En La Fábrica de Sonrisas lo decimos siempre: el hilo dental no es un “extra”, es una parte fundamental de tu higiene diaria.
¿Por qué el cepillo no es suficiente?
El cepillo limpia la parte frontal, trasera y superior de tus dientes, pero no llega entre ellos.
¿Y sabes qué pasa ahí?
• Se acumulan restos de comida.
• Se forman bacterias.
• Aparecen caries interdentales y problemas de encías.
Solo el hilo dental o los cepillos interdentales pueden acceder a esos rincones escondidos.
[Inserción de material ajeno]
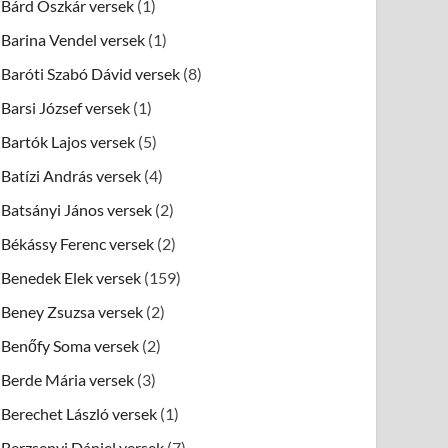
Bárd Oszkár versek
(1)
Barina Vendel versek
(1)
Baróti Szabó Dávid versek
(8)
Barsi József versek
(1)
Bartók Lajos versek
(5)
Batízi András versek
(4)
Batsányi János versek
(2)
Békássy Ferenc versek
(2)
Benedek Elek versek
(159)
Beney Zsuzsa versek
(2)
Benőfy Soma versek
(2)
Berde Mária versek
(3)
Berechet László versek
(1)
Berzsenyi Dániel versek
(7)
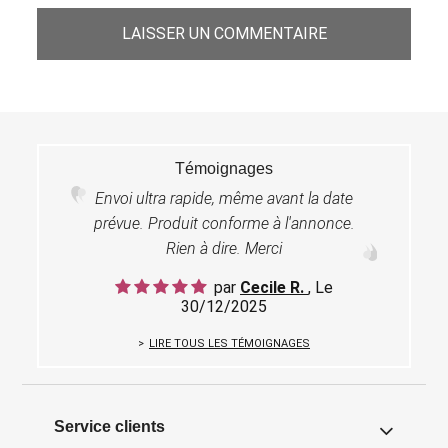
LAISSER UN COMMENTAIRE
Témoignages
Envoi ultra rapide, même avant la date
prévue. Produit conforme à l'annonce.
Rien à dire. Merci
par
Cecile R.
, Le
30/12/2025
LIRE TOUS LES TÉMOIGNAGES
Service clients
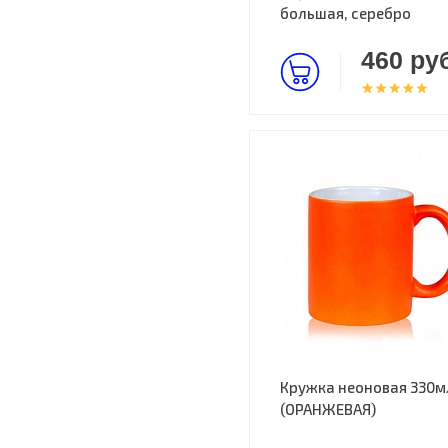
большая, серебро
460 руб
Кружка неоновая 330м
(ОРАНЖЕВАЯ)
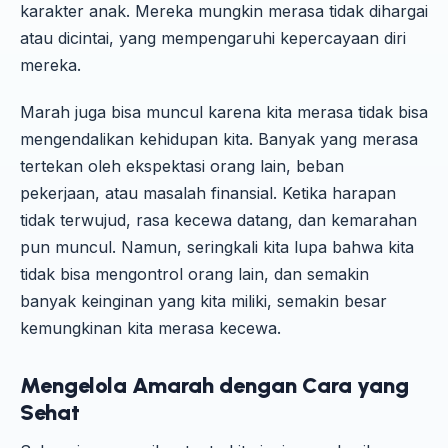
karakter anak. Mereka mungkin merasa tidak dihargai
atau dicintai, yang mempengaruhi kepercayaan diri
mereka.
Marah juga bisa muncul karena kita merasa tidak bisa
mengendalikan kehidupan kita. Banyak yang merasa
tertekan oleh ekspektasi orang lain, beban
pekerjaan, atau masalah finansial. Ketika harapan
tidak terwujud, rasa kecewa datang, dan kemarahan
pun muncul. Namun, seringkali kita lupa bahwa kita
tidak bisa mengontrol orang lain, dan semakin
banyak keinginan yang kita miliki, semakin besar
kemungkinan kita merasa kecewa.
Mengelola Amarah dengan Cara yang
Sehat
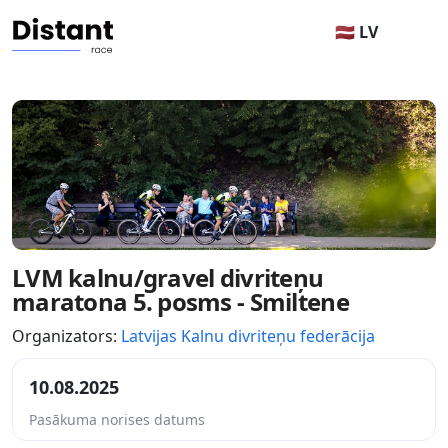
🇱🇻 LV
LVM kalnu/gravel divriteņu
maratona 5. posms - Smiltene
Organizators:
Latvijas Kalnu divriteņu federācija
10.08.2025
Pasākuma norises datums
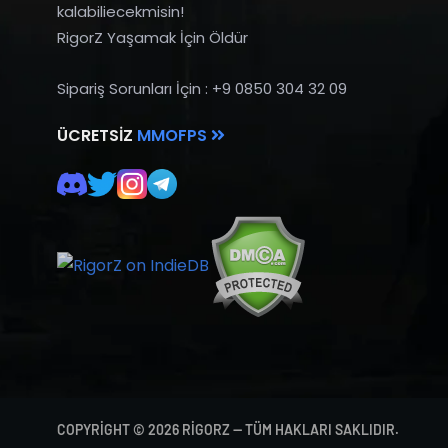
kalabiliecekmisin!
RigorZ Yaşamak İçin Öldür
Sipariş Sorunları İçin : +9 0850 304 32 09
ÜCRETSIZ
MMOFPS
COPYRIGHT © 2026 RIGORZ — TÜM HAKLARI SAKLIDIR.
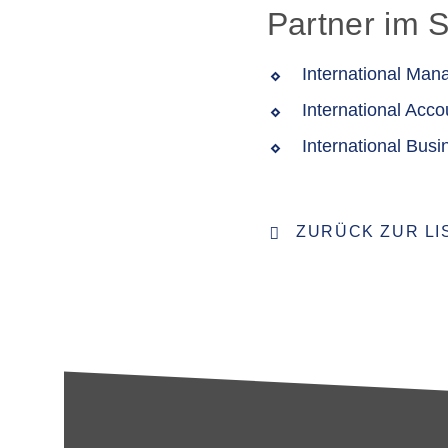
Partner im 
International Ma
International Acco
International Bus
ZURÜCK ZUR LI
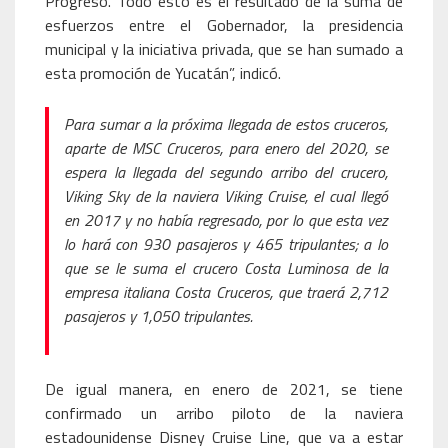
Progreso. Todo esto es el resultado de la suma de
esfuerzos entre el Gobernador, la presidencia
municipal y la iniciativa privada, que se han sumado a
esta promoción de Yucatán”, indicó.
Para sumar a la próxima llegada de estos cruceros,
aparte de MSC Cruceros, para enero del 2020, se
espera la llegada del segundo arribo del crucero,
Viking Sky de la naviera Viking Cruise, el cual llegó
en 2017 y no había regresado, por lo que esta vez
lo hará con 930 pasajeros y 465 tripulantes; a lo
que se le suma el crucero Costa Luminosa de la
empresa italiana Costa Cruceros, que traerá 2,712
pasajeros y 1,050 tripulantes.
De igual manera, en enero de 2021, se tiene
confirmado un arribo piloto de la naviera
estadounidense Disney Cruise Line, que va a estar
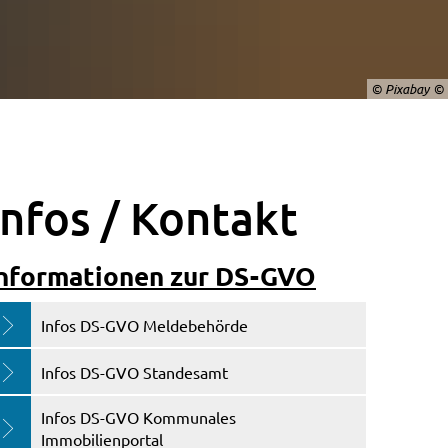
© Pixabay
Infos / Kontakt
nformationen zur DS-GVO
Infos DS-GVO Meldebehörde
Infos DS-GVO Standesamt
Infos DS-GVO Kommunales
Immobilienportal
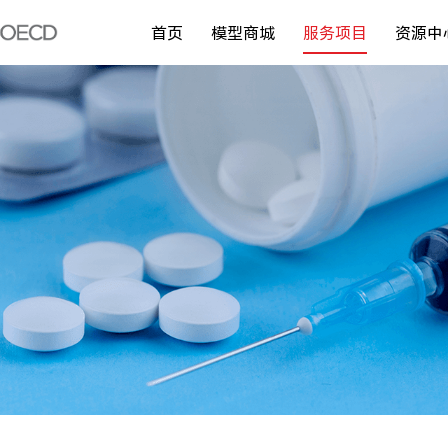
首页
模型商城
服务项目
资源中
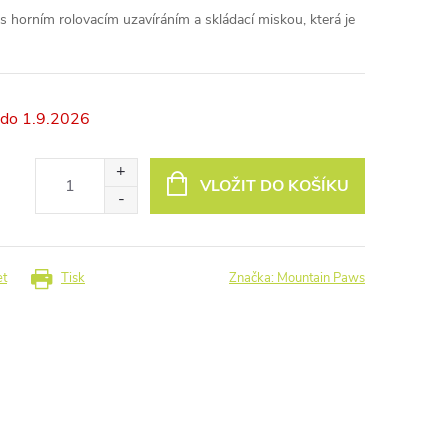
 s horním rolovacím uzavíráním a skládací miskou, která je
1.9.2026
VLOŽIT DO KOŠÍKU
et
Tisk
Značka:
Mountain Paws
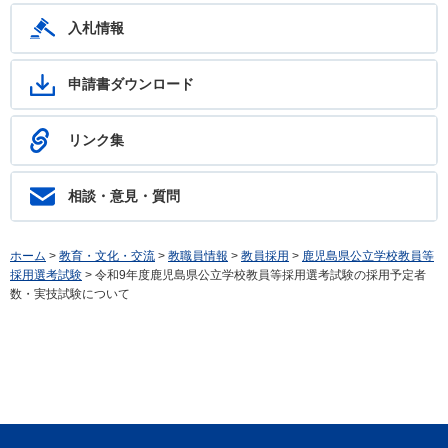
入札情報
申請書ダウンロード
リンク集
相談・意見・質問
ホーム
>
教育・文化・交流
>
教職員情報
>
教員採用
>
鹿児島県公立学校教員等
採用選考試験
> 令和9年度鹿児島県公立学校教員等採用選考試験の採用予定者
数・実技試験について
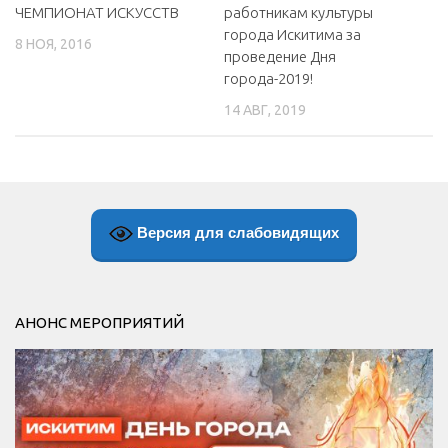
ЧЕМПИОНАТ ИСКУССТВ
работникам культуры
города Искитима за
8 НОЯ, 2016
проведение Дня
города-2019!
14 АВГ, 2019
Версия для слабовидящих
АНОНС МЕРОПРИЯТИЙ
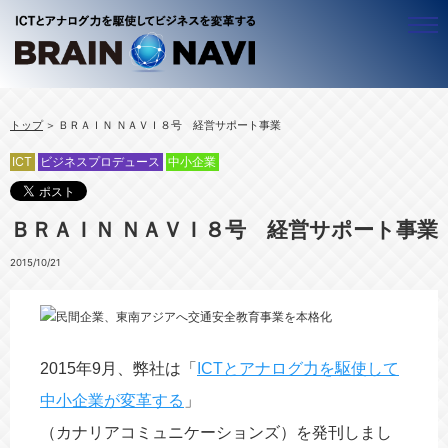
ビジネスナビゲーター
トップ
ＢＲＡＩＮ ＮＡＶＩ８号 経営サポート事業
ALL
アジア
ICT
ビジネスプロデュース
中小企業
ＢＷＧ ＣＥＯ 近藤昇
ALL
アフリカ
ベトナムのことなら！梅里 尚子
ベトナム
ALL
ＩＣＴ
ＢＲＡＩＮ ＮＡＶＩ８号 経営サポート事業
竹守 みどり
ミャンマー
ルワンダ
ALL
シニア
カンボジア
ウガンダ
企業経営
ALL
働き方
2015/10/21
ラオス
官公庁・自治体
豊かな生活（ＱＯＬ）
ALL
ビジネスプロデュース
タイ
社会システム
働く
テレワーキング
ALL
中小企業
起業
海外で働く
コンテンツ
ALL
リスクマネジメント
2015年9月、弊社は「
ICTとアナログ力を駆使して
キャリアマザーズ
地域活性化
海外進出
ALL
セミナー・イベント
中小企業が変革する
」
事業創造
経営革新
情報セキュリティ
ブログ
（カナリアコミュニケーションズ）を発刊しまし
人材活用
経営リスク
情報発信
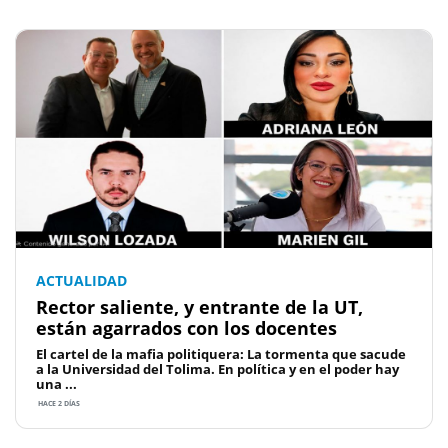
ACTUALIDAD
Rector saliente, y entrante de la UT,
están agarrados con los docentes
El cartel de la mafia politiquera: La tormenta que sacude
a la Universidad del Tolima. En política y en el poder hay
una ...
HACE 2 DÍAS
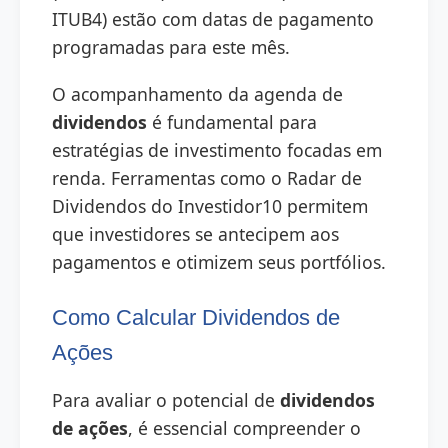
ITUB4) estão com datas de pagamento
programadas para este mês.
O acompanhamento da agenda de
dividendos
é fundamental para
estratégias de investimento focadas em
renda. Ferramentas como o Radar de
Dividendos do Investidor10 permitem
que investidores se antecipem aos
pagamentos e otimizem seus portfólios.
Como Calcular Dividendos de
Ações
Para avaliar o potencial de
dividendos
de ações
, é essencial compreender o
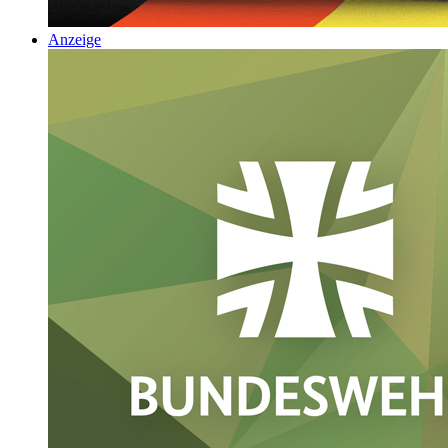
Anzeige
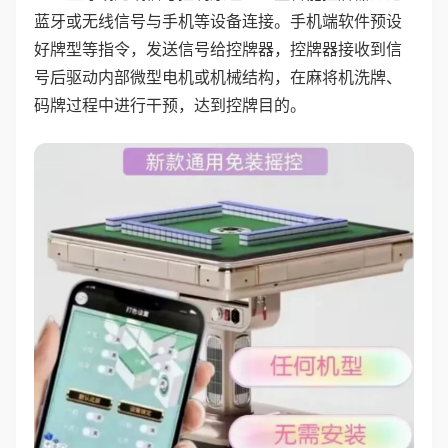
蓝牙或无线信号与手机等设备连接。手机端软件预设
好牌型等指令，发送信号给控牌器，控牌器接收到信
号后驱动内部微型电机或机械结构，在麻将机洗牌、
码牌过程中进行干预，达到控牌目的。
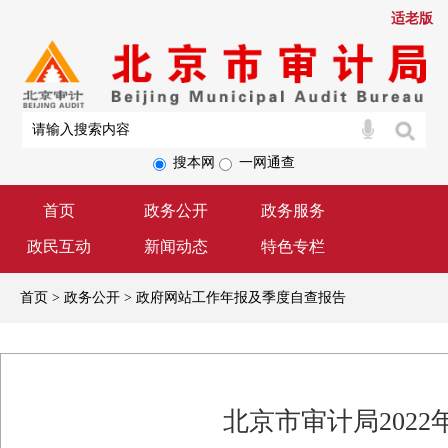
适老版
搜本网
一网通查
首页
政务公开
政务服务
政民互动
新闻动态
特色专栏
首页 > 政务公开 > 政府网站工作年报及季度自查报告
北京市审计局202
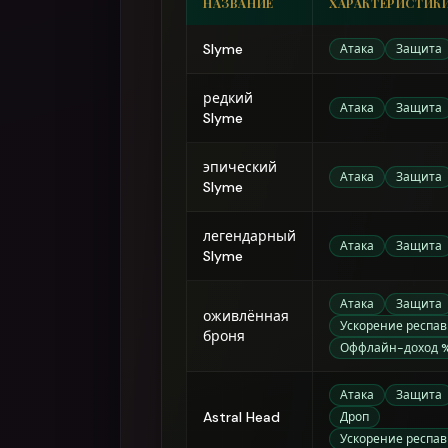
НАЗВАНИЕ
ХАРАКТЕРИСТИК
Slyme
Атака
Защита
редкий
Атака
Защита
Slyme
эпический
Атака
Защита
Slyme
легендарный
Атака
Защита
Slyme
Атака
Защита
оживлённая
Ускорение респа
броня
Оффлайн-доход 
Атака
Защита
Astral Head
Дроп
Ускорение респа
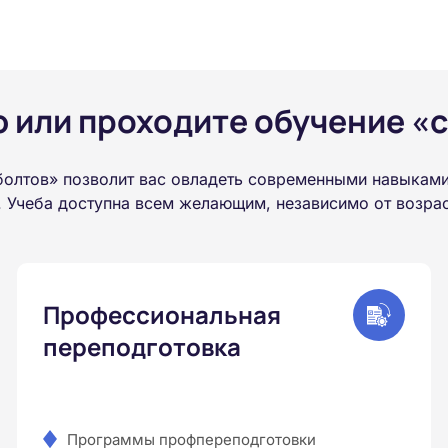
или проходите обучение «с
лтов» позволит вас овладеть современными навыками 
 Учеба доступна всем желающим, независимо от возраст
Профессиональная
переподготовка
Программы профпереподготовки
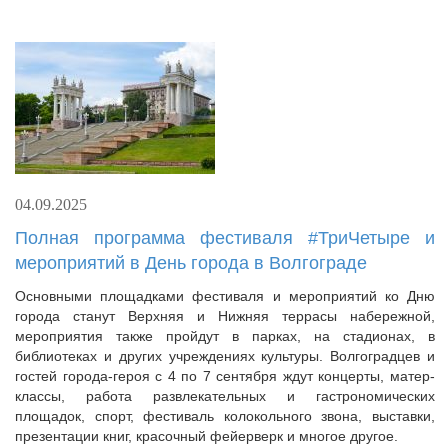
04.09.2025
Полная программа фестиваля #ТриЧетыре и
мероприятий в День города в Волгограде
Основными площадками фестиваля и мероприятий ко Дню
города станут Верхняя и Нижняя террасы набережной,
мероприятия также пройдут в парках, на стадионах, в
библиотеках и других учреждениях культуры. Волгоградцев и
гостей города-героя с 4 по 7 сентября ждут концерты, матер-
классы, работа развлекательных и гастрономических
площадок, спорт, фестиваль колокольного звона, выставки,
презентации книг, красочный фейерверк и многое другое.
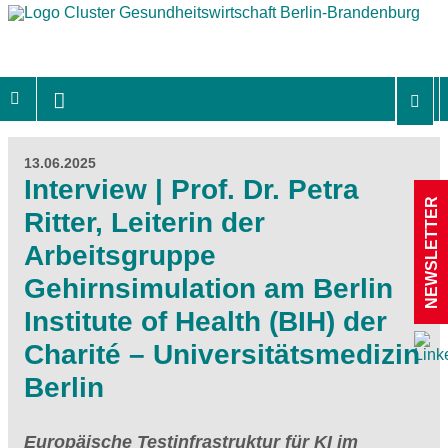
13.06.2025
Interview | Prof. Dr. Petra
NEWSLETTER
Ritter, Leiterin der
Arbeitsgruppe
Gehirnsimulation am Berlin
Institute of Health (BIH) der
Charité – Universitätsmedizin
Berlin
Europäische Testinfrastruktur für KI im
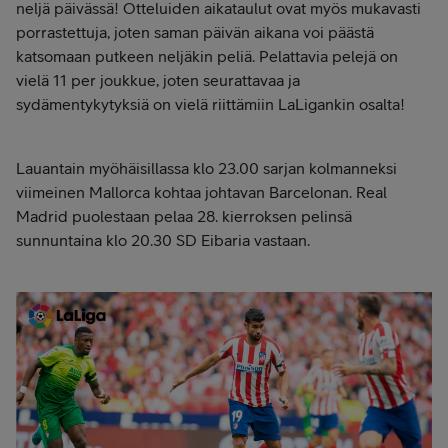
neljä päivässä! Otteluiden aikataulut ovat myös mukavasti
porrastettuja, joten saman päivän aikana voi päästä
katsomaan putkeen neljäkin peliä. Pelattavia pelejä on
vielä 11 per joukkue, joten seurattavaa ja
sydämentykytyksiä on vielä riittämiin LaLigankin osalta!
Lauantain myöhäisillassa klo 23.00 sarjan kolmanneksi
viimeinen Mallorca kohtaa johtavan Barcelonan. Real
Madrid puolestaan pelaa 28. kierroksen pelinsä
sunnuntaina klo 20.30 SD Eibaria vastaan.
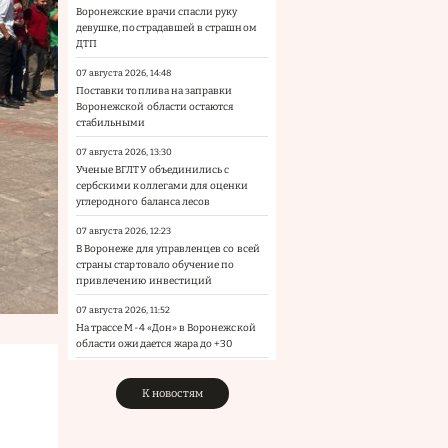
Воронежские врачи спасли руку
девушке, пострадавшей в страшном
ДТП
07 августа 2026, 14:48
Поставки топлива на заправки
Воронежской области остаются
стабильными
07 августа 2026, 13:30
Ученые ВГЛТУ объединились с
сербскими коллегами для оценки
углеродного баланса лесов
07 августа 2026, 12:23
В Воронеже для управленцев со всей
страны стартовало обучение по
привлечению инвестиций
07 августа 2026, 11:52
На трассе М-4 «Дон» в Воронежской
области ожидается жара до +30
К новостям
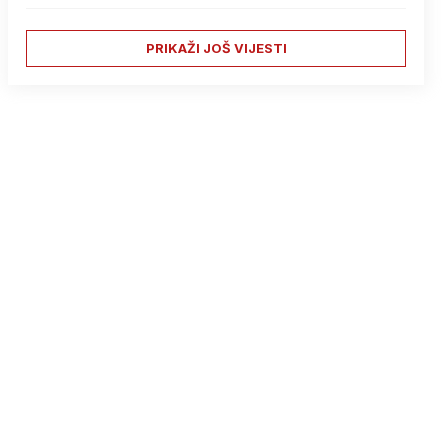
PRIKAŽI JOŠ VIJESTI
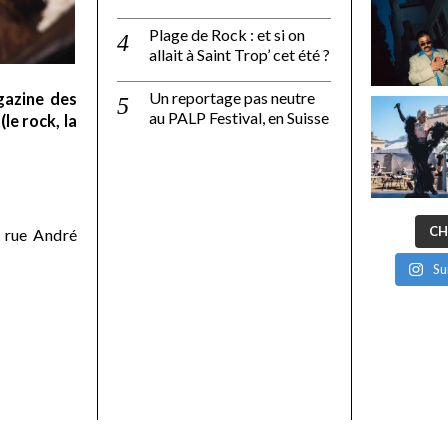
Plage de Rock : et si on
allait à Saint Trop’ cet été ?
Un reportage pas neutre
gazine des
au PALP Festival, en Suisse
le rock, la
CH
 rue André
Su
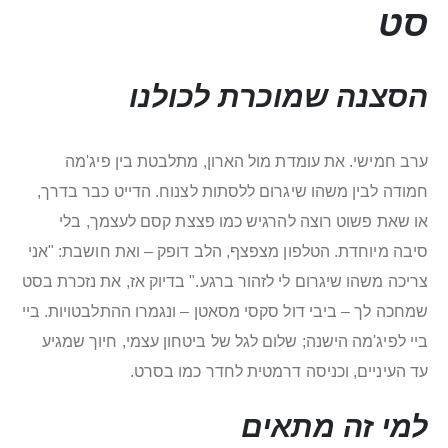
סט
הסצנה שמוכרת לכולנו
ערב חמישי. את עומדת מול הארון, מתלבטת בין פיג'מה
חמודה לבין משהו שיגרום ללסתות לצנוח. הדייט כבר בדרך,
או שאת פשוט רוצה להרגיש כמו פצצת קסם לעצמך, בלי
סיבה מיוחדת. הטלפון מצפצף, הלב דופק – ואת חושבת: "אני
צריכה משהו שיגרום לי לזהור ברגע." בדיוק אז, את נזכרת בסט
שמחכה לך – ביבי דול סקסי מסאטן – ונגמרו ההתלבטויות. ביי
ביי לפיג'מה הישנה; שלום לגל של ביטחון עצמי, חיוך שמגיע
עד העיניים, וכניסה דרמטית לחדר כמו בסרט.
למי זה מתאים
Beneficios del hilo dental
• Previene caries interdentales, las más difíciles de detectar a simple vista.
• Cuida tus encías, evitando la gingivitis y la periodontitis.
• Mejora el aliento, porque elimina restos que al quedarse fermentan (y sí, huelen).
• Completa tu higiene: la sensación de limpieza es mucho mayor cuando lo usas.
¿Cómo usarlo correctamente?
1. Corta unos 40 cm de hilo y enrolla la mayor parte en un dedo de cada mano.
2. Introduce suavemente el hilo entre los dientes.
3. Rodea cada diente con forma de “C” y desliza hacia arriba y abajo.
4. Usa un tramo limpio para cada espacio interdental.
(Traducción rápida: no vale pasarlo a lo loco de un lado a otro 😬).
¿Hilo dental o cepillos interdentales?
Ambos son válidos, depende del espacio entre tus dientes:
• Si son muy juntos → hilo dental.
• Si tienes espacios amplios, implantes o prótesis → cepillos interdentales.
Lo ideal es que tu dentista o higienista te indique cuál es mejor para tu caso.
En conclusión
El hilo dental no es opcional, es el complemento imprescindible al cepillado.
Solo así evitas caries ocultas, proteges tus encías y aseguras una boca sana a largo plazo.
En nuestra clínica te enseñamos la técnica adecuada, paso a paso, para que usar el hilo sea fácil y rápido.
Porque tu sonrisa es cosa seria… y no queremos que se quede nada entre dientes.